Se al Papa è stato promesso questo, sarà veramente un successo storico qualora la promessa verrà mantenuta. Sarebbe veramente un fatto straordinario. Alla luce di questo bisogna leggere questo altro passaggio: “In questo contesto, la Santa Sede intende fare sino in fondo la parte che le compete, ma anche a voi, Vescovi, sacerdoti, persone consacrate e fedeli laici, spetta un ruolo importante: cercare insieme buoni candidati che siano in grado di assumere nella Chiesa il delicato e importante servizio episcopale. Non si tratta, infatti, di nominare funzionari per la gestione delle questioni religiose, ma di avere autentici Pastori secondo il cuore di Gesù, impegnati a operare generosamente al servizio del Popolo di Dio, specialmente dei più poveri e dei più deboli, facendo tesoro delle parole del Signore: «Chi vuol essere grande tra voi sifarà vostro servitore, e chi vuol essere il primo tra voi sarà il servo di tutti» (Mc 10,43-44)”. Ecco il punto: i fedeli avranno la libertà di proporre i candidati più adatti nel senso "cattolico" o dovranno sottostare (come molti sanno e pensano) ai candidati che il governo comunista e ufficialmente ateo, favorisce?
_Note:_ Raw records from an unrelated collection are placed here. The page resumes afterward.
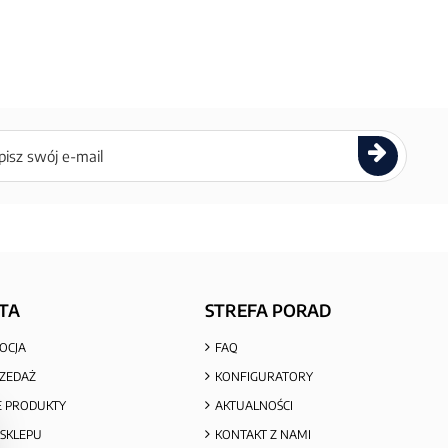
ettera
TA
STREFA PORAD
OCJA
FAQ
ZEDAŻ
KONFIGURATORY
 PRODUKTY
AKTUALNOŚCI
SKLEPU
KONTAKT Z NAMI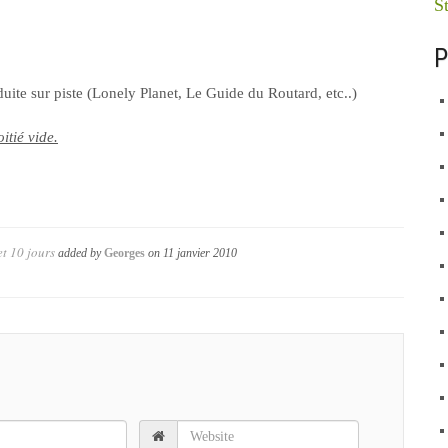
St
P
duite sur piste (Lonely Planet, Le Guide du Routard, etc..)
itié vide.
t 10 jours
added by
Georges
on
11 janvier 2010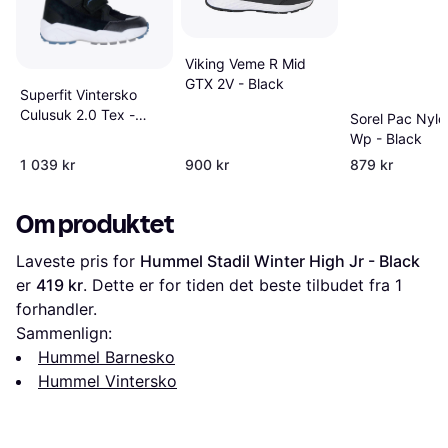
Viking Veme R Mid
GTX 2V - Black
Superfit Vintersko
Culusuk 2.0 Tex -
Sorel Pac Nylo
Svart/Blå
Wp - Black
1 039 kr
900 kr
879 kr
Om produktet
Laveste pris for 
Hummel Stadil Winter High Jr - Black
er 
419 kr
. Dette er for tiden det beste tilbudet fra 1 
forhandler.
Sammenlign:
Hummel Barnesko
Hummel Vintersko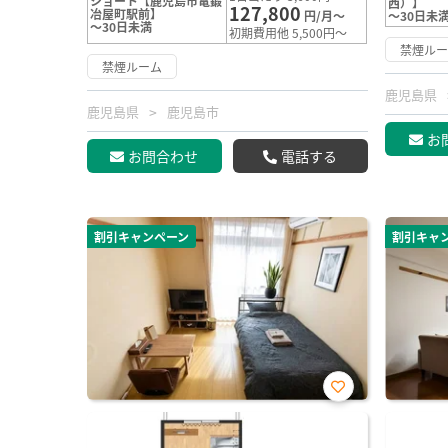
ショート【鹿児島市電鍛
西）】
127,800
冶屋町駅前】
円/月～
～30日未
～30日未満
初期費用他 5,500円～
禁煙ル
禁煙ルーム
鹿児島県
鹿児島県
鹿児島市
お
お問合わせ
電話する
割引キャンペーン
割引キャ
お気
に入
り登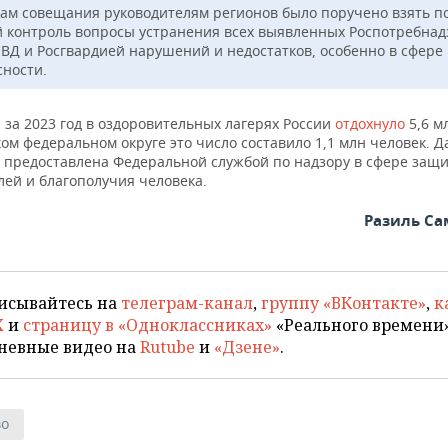
гам совещания руководителям регионов было поручено взять п
 контроль вопросы устранения всех выявленных Роспотребнад
ВД и Росгвардией нарушений и недостатков, особенно в сфере
сности.
 за 2023 год в оздоровительных лагерях России
отдохнуло
5,6 м
м федеральном округе это число составило 1,1 млн человек. 
а предоставлена Федеральной службой по надзору в сфере защ
лей и благополучия человека.
Разиль С
исывайтесь на
телеграм-канал
,
группу «ВКонтакте»
,
к
X
и
страницу в «Одноклассниках»
«Реального времени»
невные видео на
Rutube
и
«Дзене»
.
во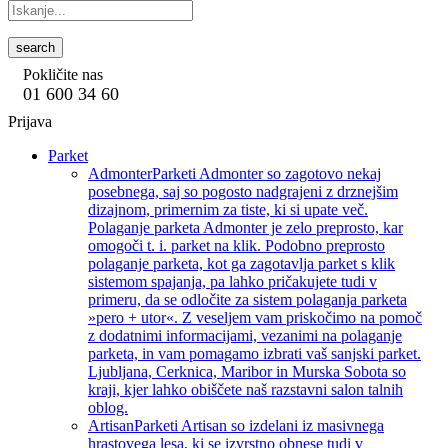
search
Pokličite nas
01 600 34 60
Prijava
Parket
Admonter
Parketi Admonter so zagotovo nekaj
posebnega, saj so pogosto nadgrajeni z drznejšim
dizajnom, primernim za tiste, ki si upate več.
Polaganje parketa Admonter je zelo preprosto, kar
omogoči t. i. parket na klik. Podobno preprosto
polaganje parketa, kot ga zagotavlja parket s klik
sistemom spajanja, pa lahko pričakujete tudi v
primeru, da se odločite za sistem polaganja parketa
»pero + utor«. Z veseljem vam priskočimo na pomoč
z dodatnimi informacijami, vezanimi na polaganje
parketa, in vam pomagamo izbrati vaš sanjski parket.
Ljubljana, Cerknica, Maribor in Murska Sobota so
kraji, kjer lahko obiščete naš razstavni salon talnih
oblog.
Artisan
Parketi Artisan so izdelani iz masivnega
hrastovega lesa, ki se izvrstno obnese tudi v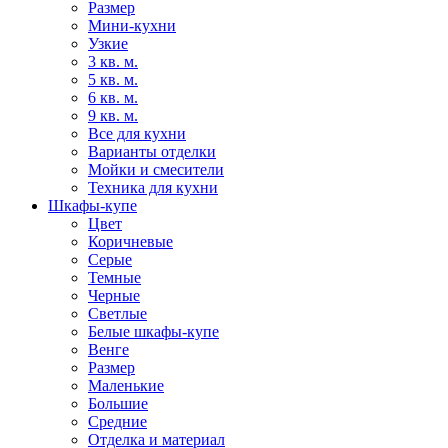
Размер
Мини-кухни
Узкие
3 кв. м.
5 кв. м.
6 кв. м.
9 кв. м.
Все для кухни
Варианты отделки
Мойки и смесители
Техника для кухни
Шкафы-купе
Цвет
Коричневые
Серые
Темные
Черные
Светлые
Белые шкафы-купе
Венге
Размер
Маленькие
Большие
Средние
Отделка и материал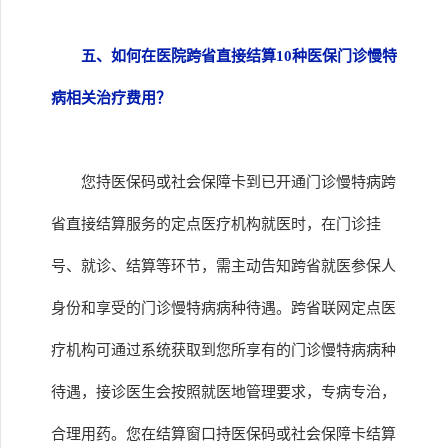
五、如何在医院跨省直接结算10种医保门诊慢特
病相关治疗费用？
您持医保码或社会保障卡到已开通门诊慢特病跨
省直接结算服务的定点医疗机构就医时，在门诊挂
号、就诊、结算等环节，需主动告知跨省就医参保人
身份和享受的门诊慢特病病种待遇。跨省联网定点医
疗机构可通过系统获取到您所享有的门诊慢特病病种
待遇，接诊医生会按照就医地管理要求，专病专治，
合理用药。您在结算窗口持医保码或社会保障卡结算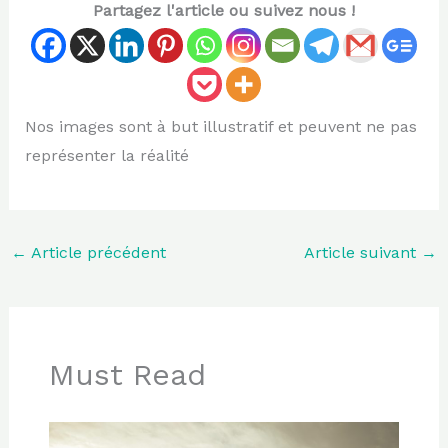
Partagez l'article ou suivez nous !
Nos images sont à but illustratif et peuvent ne pas
représenter la réalité
←
Article précédent
Article suivant
→
Must Read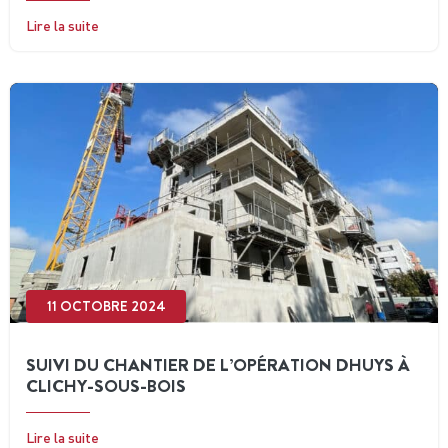
Lire la suite
11 OCTOBRE 2024
SUIVI DU CHANTIER DE L’OPÉRATION DHUYS À
CLICHY-SOUS-BOIS
Lire la suite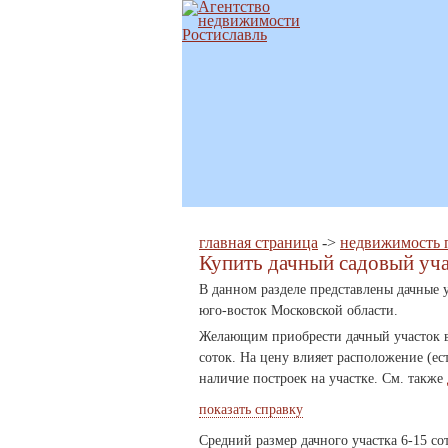
главная страница
->
недвижимость 
Купить дачный садовый уч
В данном разделе представлены дачные у
юго-восток Московской области.
Желающим приобрести дачный участок в 
соток. На цену влияет расположение (ес
наличие построек на участке. См. также
показать справку
Средний размер дачного участка 6-15 со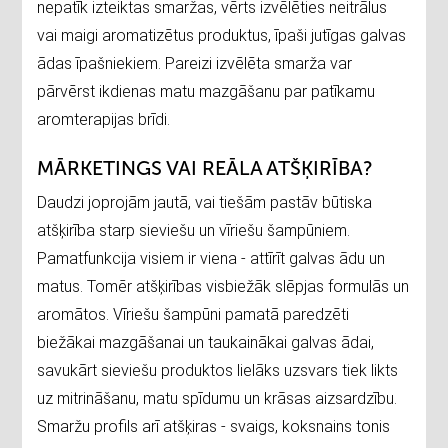
nepatīk izteiktas smaržas, vērts izvēlēties neitrālus
vai maigi aromatizētus produktus, īpaši jutīgas galvas
ādas īpašniekiem. Pareizi izvēlēta smarža var
pārvērst ikdienas matu mazgāšanu par patīkamu
aromterapijas brīdi.
MĀRKETINGS VAI REĀLA ATŠĶIRĪBA?
Daudzi joprojām jautā, vai tiešām pastāv būtiska
atšķirība starp sieviešu un vīriešu šampūniem.
Pamatfunkcija visiem ir viena - attīrīt galvas ādu un
matus. Tomēr atšķirības visbiežāk slēpjas formulās un
aromātos. Vīriešu šampūni pamatā paredzēti
biežākai mazgāšanai un taukainākai galvas ādai,
savukārt sieviešu produktos lielāks uzsvars tiek likts
uz mitrināšanu, matu spīdumu un krāsas aizsardzību.
Smaržu profils arī atšķiras - svaigs, koksnains tonis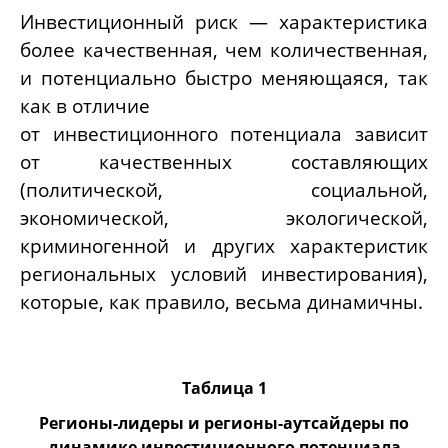
Инвестиционный риск — характеристика
более качественная, чем количественная,
и потенциально быстро меняющаяся, так
как в отличие
от инвестиционного потенциала зависит
от качественных составляющих
(политической, социальной,
экономической, экологической,
криминогенной и других характеристик
региональных условий инвестирования),
которые, как правило, весьма динамичны.
Таблица 1
Регионы-лидеры и регионы-аутсайдеры по
динамике инвестиционного потенциала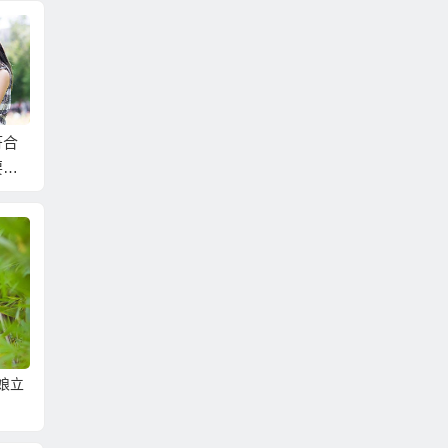
符合
事先分析建議不白跑
真正可以順利娶到東
湖南相
要求
順利娶到大陸新娘的
北新娘的東北三省相
皮膚的
陸新
大陸相親服務
親服務！
娘立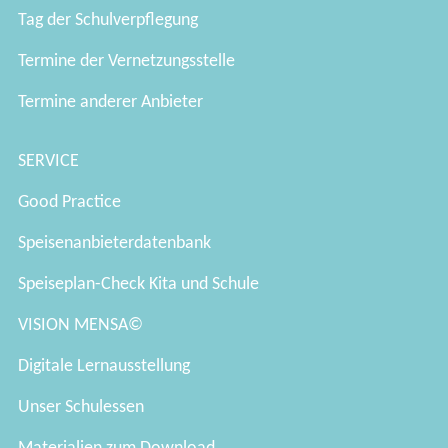
Tag der Schulverpflegung
Termine der Vernetzungsstelle
Termine anderer Anbieter
SERVICE
Good Practice
Speisenanbieterdatenbank
Speiseplan-Check Kita und Schule
VISION MENSA©
Digitale Lernausstellung
Unser Schulessen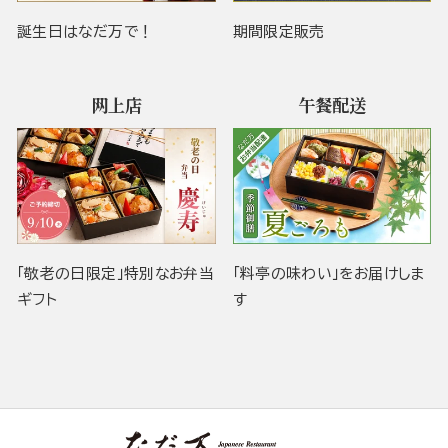
誕生日はなだ万で！
期間限定販売
网上店
午餐配送
「敬老の日限定」特別なお弁当
「料亭の味わい」をお届けしま
ギフト
す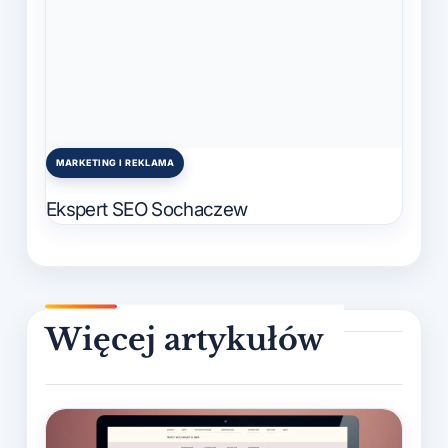
MARKETING I REKLAMA
Posted
in
Ekspert SEO Sochaczew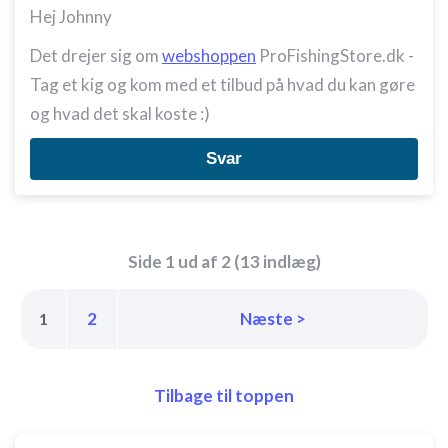
Hej Johnny
Det drejer sig om
webshoppen
ProFishingStore.dk -
Tag et kig og kom med et tilbud på hvad du kan gøre
og hvad det skal koste :)
Svar
Side 1 ud af 2 (13 indlæg)
2
Næste >
1
Tilbage til toppen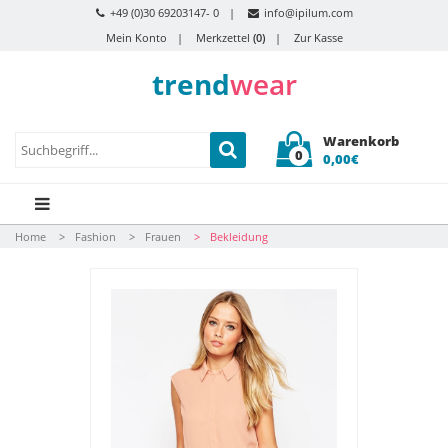
+49 (0)30 69203147- 0
info@ipilum.com
Mein Konto
Merkzettel
(0)
Zur Kasse
trend
wear
Warenkorb
0
0,00€
Home
Fashion
Frauen
Bekleidung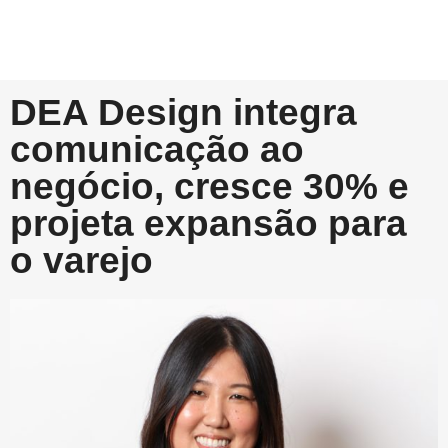
DEA Design integra
comunicação ao
negócio, cresce 30% e
projeta expansão para
o varejo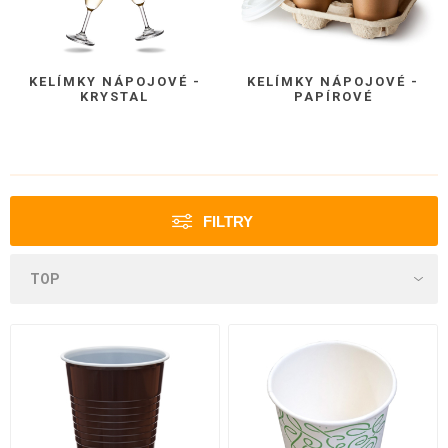
KELÍMKY NÁPOJOVÉ -
KELÍMKY NÁPOJOVÉ -
KRYSTAL
PAPÍROVÉ
FILTRY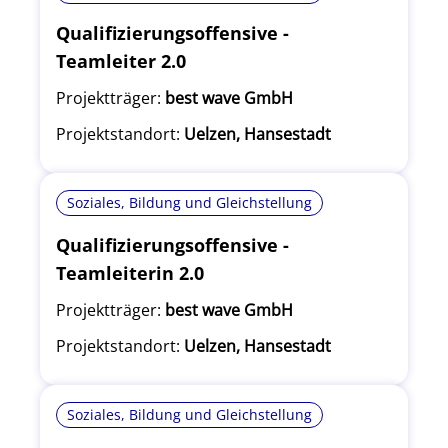
Qualifizierungsoffensive -
Teamleiter 2.0
Projektträger:
best wave GmbH
Projektstandort:
Uelzen, Hansestadt
Soziales, Bildung und Gleichstellung
Qualifizierungsoffensive -
Teamleiterin 2.0
Projektträger:
best wave GmbH
Projektstandort:
Uelzen, Hansestadt
Soziales, Bildung und Gleichstellung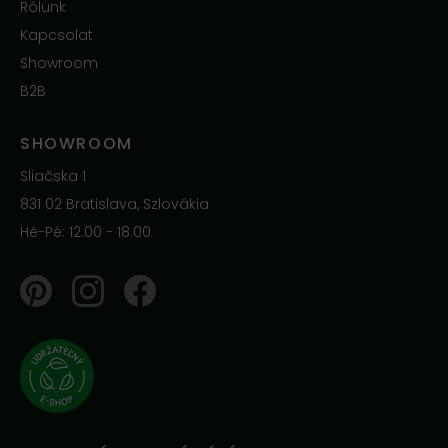
Rólunk
Kapcsolat
Showroom
B2B
SHOWROOM
Sliačska 1
831 02 Bratislava, Szlovákia
Hé-Pé: 12.00 - 18.00
Pinterest
Instagram
Facebook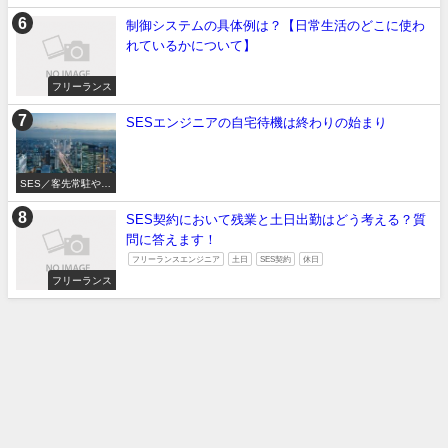
たい
制御システムの具体例は？【日常生活のどこに使わ
れているかについて】
フリーランス
SESエンジニアの自宅待機は終わりの始まり
SES／客先常駐やめ
たい
SES契約において残業と土日出勤はどう考える？質
問に答えます！
フリーランスエンジニア
土日
SES契約
休日
フリーランス
SES／客先常駐やめたい
フリーランス
転職したい
面接対策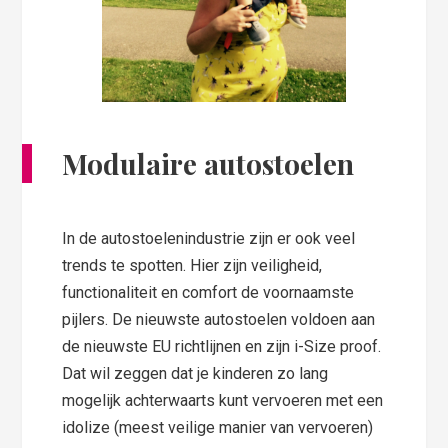
Modulaire autostoelen
In de autostoelenindustrie zijn er ook veel
trends te spotten. Hier zijn veiligheid,
functionaliteit en comfort de voornaamste
pijlers. De nieuwste autostoelen voldoen aan
de nieuwste EU richtlijnen en zijn i-Size proof.
Dat wil zeggen dat je kinderen zo lang
mogelijk achterwaarts kunt vervoeren met een
idolize (meest veilige manier van vervoeren)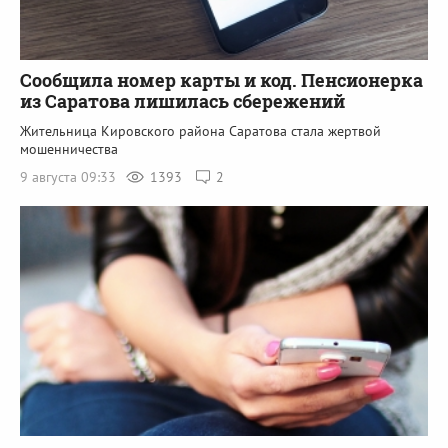
Сообщила номер карты и код. Пенсионерка
из Саратова лишилась сбережений
Жительница Кировского района Саратова стала жертвой
мошенничества
9 августа 09:33
1393
2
Chi conosce la Cina popolare perché la vive, può garantire che in tutti gli ambiti c’è un controllo estremo, è dubitabile che la Cina realisticamente lasci ora questa libertà d’azione alla Chiesa Cattolica. E questa incomprensione si riflette anche in questo: “Sul piano civile e politico, i Cattolici cinesi siano buoni cittadini, amino pienamente la loro Patria e servano il proprio Paese con impegno e onestà, secondo le proprie capacità. Sul piano etico, siano consapevoli che molti concittadini si attendono da loro una misura più alta nel servizio al bene comune e allo sviluppo armonioso dell’intera società. In particolare, i Cattolici sappiano offrire quel contributo profetico e costruttivo che essi traggono dalla propria fede nel regno di Dio. Ciò può richiedere a loro anche la fatica di dire una parola critica, non per sterile contrapposizione ma allo scopo di edificare una società più giusta, più umana e più rispettosa della dignità di ogni persona”. Ma “la parola critica” può causare la prigione, come a tantissimi è capitato. Come possono essere liberi di essere profetici e costruttivi in queste condizioni?
Verso la fine il Papa dice: “In Cina è di fondamentale importanza che, anche a livello locale, siano sempre più proficui i rapporti tra i Responsabili delle comunità ecclesiali e le Autorità civili, mediante un dialogo franco e un ascolto senza pregiudizi che permetta di superare reciproci atteggiamenti di ostilità. C’è da imparare un nuovo stile di collaborazione semplice e quotidiana tra le Autorità locali e quelle ecclesiastiche – Vescovi, sacerdoti, anziani delle comunità –, in maniera tale da garantire l’ordinato svolgimento delle attività pastorali, in armonia tra le legittime attese dei fedeli e le decisioni che competono alle Autorità”. Ma questo tenendo presente che si sta parlando di uno stato fortemente autoritario, quindi la collaborazione è sempre a senso unico.
E' sicuro che il Papa sinceramente voglia il bene del popolo cinese, ma la conoscenza più diretta dell’attuale situazione della Cina (averci lavorato, vissuto, operato), di tanti laici e missionari, permette di sollevare più di qualche dubbio sul fatto che la soluzione adottata con la firma dell’accordo provvisorio del 22 settembre sia quella più adeguata.